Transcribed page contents
---*---
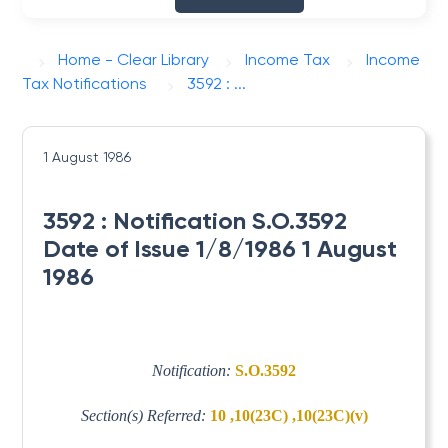
Home - Clear Library
Income Tax
Income
Tax Notifications
3592 : ...
1 August 1986
3592 : Notification S.O.3592
Date of Issue 1/8/1986 1 August
1986
Notification:
S.O.3592
Section(s) Referred:
10 ,10(23C) ,10(23C)(v)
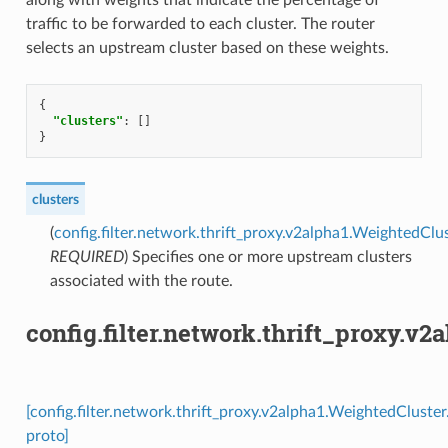
traffic to be forwarded to each cluster. The router
selects an upstream cluster based on these weights.
{
"clusters"
:
[]
}
clusters
(
config.filter.network.thrift_proxy.v2alpha1.WeightedClu
REQUIRED
) Specifies one or more upstream clusters
associated with the route.
config.filter.network.thrift_proxy.v
[config.filter.network.thrift_proxy.v2alpha1.WeightedCluste
proto]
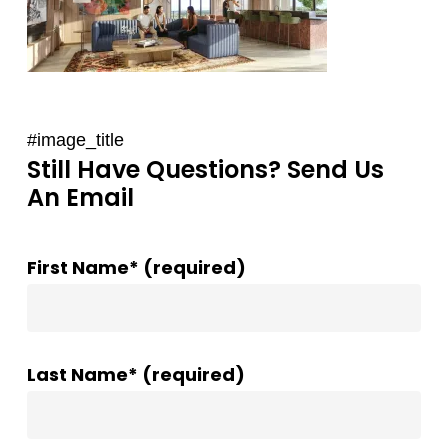
#image_title
Still Have Questions? Send Us
An Email
First Name* (required)
Last Name* (required)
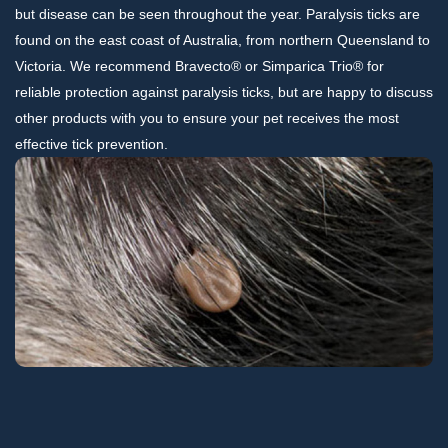
but disease can be seen throughout the year. Paralysis ticks are
found on the east coast of Australia, from northern Queensland to
Victoria. We recommend Bravecto® or Simparica Trio® for
reliable protection against paralysis ticks, but are happy to discuss
other products with you to ensure your pet receives the most
effective tick prevention.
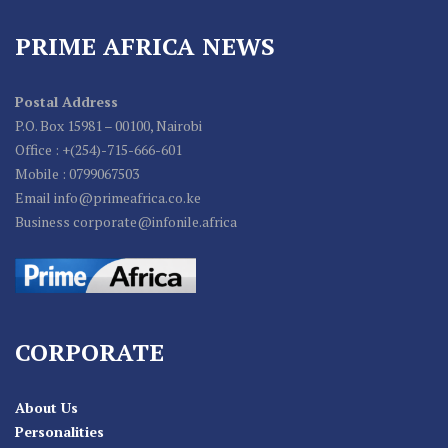
PRIME AFRICA NEWS
Postal Address
P.O. Box 15981 – 00100, Nairobi
Office : +(254)-715-666-601
Mobile : 0799067503
Email info@primeafrica.co.ke
Business corporate@infonile.africa
CORPORATE
About Us
Personalities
---*---
## [WORK INSTRUCTIONS]
When the word "filter" occurs in a line above, list that line.

## [WRITTEN ANSWER]
config.filter.network.thrift_proxy.v2alpha1.WeightedClu
config.filter.network.thrift_proxy.v
[config.filter.network.thrift_proxy.v2alpha1.WeightedCluste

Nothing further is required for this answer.